5. Riddikulus — A book that made you laugh
Deborah Harkness’ A Discovery of Witches: Originally this tag was titled “A funny book you read.” I don’t really own any humorous novels… but A Discovery of Witches, Deborah Harkness’ first installment of her best-selling All Souls Trilogy, made me erupt with laughter at times when I read it – and for good reasons! Several of the characters have great senses of humor, and leading lady Diana Bishop has some snappy and expressive one-liners as well. I also liked how Harkness allowed for absurdities despite her intellectual writing style. It’s hard to explain what I mean otherwise, so you’ll just have to read A Discovery of Witches to find out.
6. Sonorus — A book you think everyone should know about
Maria V. Snyder’s Poison Study: I’m (sort of) on a mission to tell everyone fantasy lit fan I run into to read this book. It’s got high stakes, a compelling heroine dealing with staggering emotional wounds, and a clean and expressive writing style that creates palpable emotions through dialogue cues, body language, and visceral reactions. It doesn’t matter if you prefer YA or adult fantasy – you need to read Poison Study.
7. Obliviate — A book you wish you never read
Stephanie Meyer’s New Moon: I’m prepared to receive some hate for this choice… but I quit the Twilight series because of this book, and am thankful for it.

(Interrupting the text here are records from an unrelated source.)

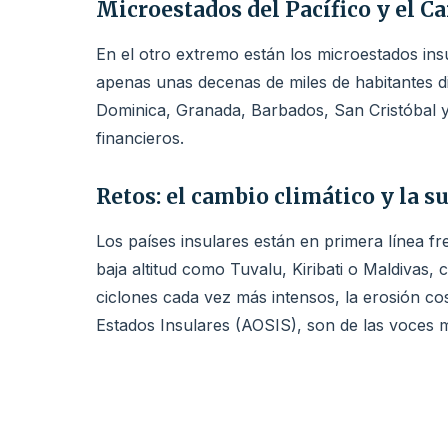
Microestados del Pacífico y el Ca
En el otro extremo están los microestados insu
apenas unas decenas de miles de habitantes di
Dominica, Granada, Barbados, San Cristóbal y
financieros.
Retos: el cambio climático y la s
Los países insulares están en primera línea fr
baja altitud como Tuvalu, Kiribati o Maldivas
ciclones cada vez más intensos, la erosión co
Estados Insulares (AOSIS), son de las voces m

By the end of New Moon, I wanted to strangle Bella and was frustrated beyond belief by the plot and the terrible writing. That’s all I can say without going on a tirade.
8. Imperio — A book you had to read for school
Betty Smith’s A Tree Grows In Brooklyn: I read this book in either 10th or 11th grade, but… gosh, I don’t remember a thing about it! I still have a copy of it at home, so that must mean I liked it. Maybe I should read it again in the future…
9. Crucio — A book that was painful to read (interpret as you will)
Susanna Clarke’s Jonathan Strange & Mr. Norrell: I really wanted to like Jonathan Strange & Mr. Norrell. The premise fascinated me with its combination of magic, history, and intellect. But goodness, the pacing wasn’t just slow. It plodded. It bored me. It dragged on to the point of excruciation. Eventually I decided to DNF (did not finish) the book – with 200 pages left to go in the 800+ page tome.
10. Avada Kedavra — A book that could kill (also interpret as you will)
J.K. Rowling’s Harry Potter and the Deathly Hallows: Harry Potter Spell Book Tag wouldn’t be complete without a Harry Potter novel. Not only did I tear through the final installment of that series, but I also cried at least once and was absolutely floored by how Rowling tied off all the subplot threads so cleverly. When I finished reading it, I was overjoyed by the ending, gutted that the series was over, and emotionally exhausted. No other book has ever made me feel that way.
How about you? Interested in playing Harry Potter Spell Book Tag? Then – TAG! You’re it! 😉 Feel free to share your picks or links to your lists by commenting below.